Standards can help establish a sufficiently strong baseline, and the automotive ecosystem is moving in that direction. For example, NIST recently selected the Ascon algorithm for lightweight cryptography. Ascon is efficient and can provide low-cost security for many automotive sensors. Using testing tools and services to validate the security of all vehicle components is important and also helps OEMs achieve ISO/SAE 21434 compliance.
Equally important are observability of communications and telemetry and certification of safety-critical elements. As security and safety become parallel priorities, security certification for on-chip network IP entering SoC development is crucial. For this reason, configurable NoC IP is being augmented with security and resilience features and validated with customers to meet ISO 26262 and ISO/SAE 21434 requirements. As the industry moves toward heterogeneous integration with smaller chiplets, a new set of security challenges is emerging.

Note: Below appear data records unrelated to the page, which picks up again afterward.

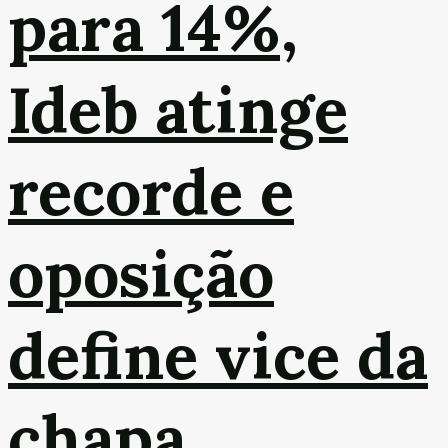
para 14%,
Ideb atinge
recorde e
oposição
define vice da
chapa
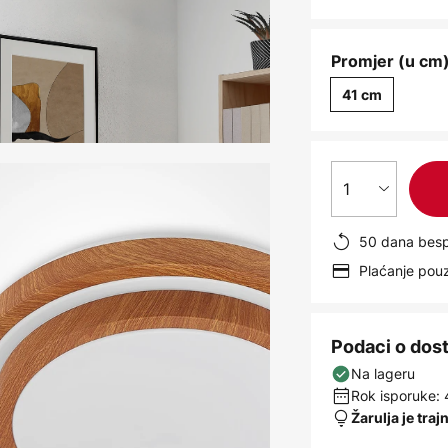
Promjer (u cm)
41 cm
1
50 dana besp
Plaćanje po
Podaci o dos
Na lageru
Rok isporuke: 
Žarulja je traj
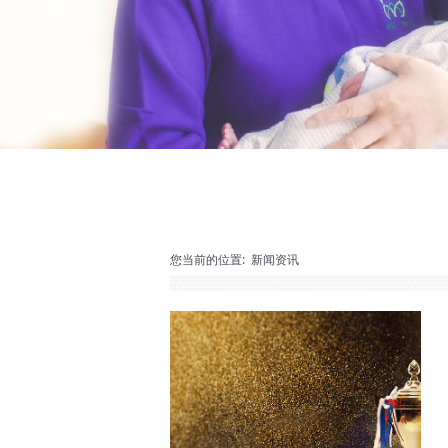
您当前的位置:
新闻资讯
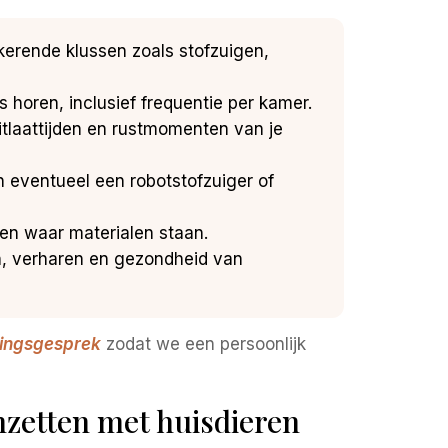
kerende klussen zoals stofzuigen,
 horen, inclusief frequentie per kamer.
tlaattijden en rustmomenten van je
n eventueel een robotstofzuiger of
 en waar materialen staan.
n, verharen en gezondheid van
kingsgesprek
zodat we een persoonlijk
nzetten met huisdieren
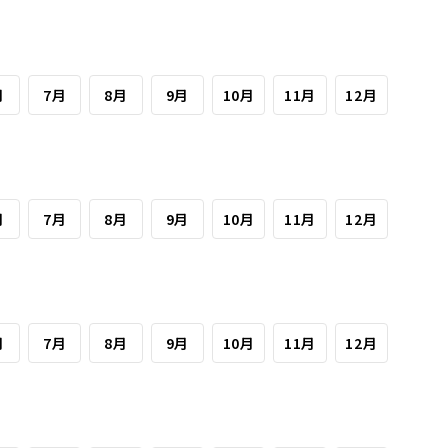
月
7月
8月
9月
10月
11月
12月
月
7月
8月
9月
10月
11月
12月
月
7月
8月
9月
10月
11月
12月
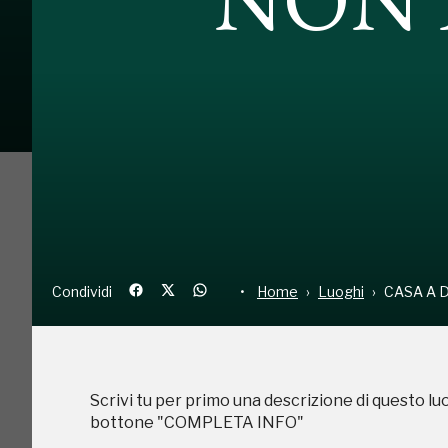
Condividi
Home
Luoghi
CA
Condividi
Home
Luoghi
CASA A 
Scrivi tu per primo una descrizione di questo lu
bottone "COMPLETA INFO"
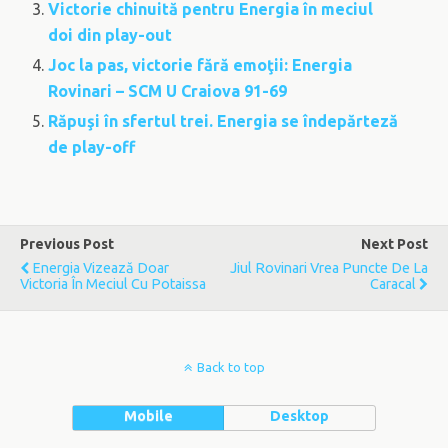
Victorie chinuită pentru Energia în meciul
doi din play-out
Joc la pas, victorie fără emoţii: Energia
Rovinari – SCM U Craiova 91-69
Răpuşi în sfertul trei. Energia se îndepărteză
de play-off
Previous Post
Next Post
Energia Vizează Doar
Jiul Rovinari Vrea Puncte De La
Victoria În Meciul Cu Potaissa
Caracal
Back to top
Mobile
Desktop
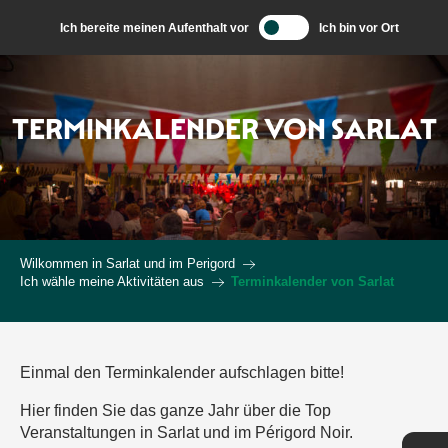
Aller
Ich bereite meinen Aufenthalt vor
Ich bin vor Ort
au
contenu
principal
TERMINKALENDER VON SARLAT
Wilkommen in Sarlat und im Perigord
Ich wähle meine Aktivitäten aus
Terminkalender von Sarlat
Einmal den Terminkalender aufschlagen bitte!
Hier finden Sie das ganze Jahr über die Top
Veranstaltungen in Sarlat und im Périgord Noir.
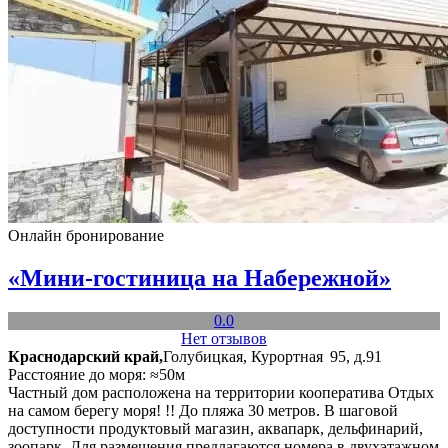
Онлайн бронирование
«Мини-гостиница на Набережной»
0.0
Нет отзывов
Краснодарский край,
Голубицкая, Курортная 95, д.91
Расстояние до моря: ≈50м
Частный дом расположена на территории кооператива Отдых
на самом берегу моря! !! До пляжа 30 метров. В шаговой
доступности продуктовый магазин, аквапарк, дельфинарий,
зоопарк. Для размещения предлагаются номера в двухэтажном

Worst case and recovery: digital twin approach
If the best security measures are in place and a system is still breached, keys combined with a digital twin approach can be used to recover the system. This is akin to rebooting a computer, though not necessarily a complete shutdown.
Any part of a vehicle can be targeted by cyberattacks. For example, if cameras provide conflicting traffic-light states, the vehicle could be placed in a dangerous situation if it makes the wrong decision. If a human driver remains in control, the impact may be limited, but as vehicles become more autonomous these situations could be fatal.
One solution is to implement a digital twin—a digital replica of the physical vehicle that stores original functional data. When a cyberattack is detected in the field, the vehicle can be restored to a golden-standard state that recognizes anomalies and corrects vulnerabilities. Over-the-air updates can then be pushed to all fleet vehicles to ensure they are secure. Frameworks such as SOAFEE are well suited to this approach.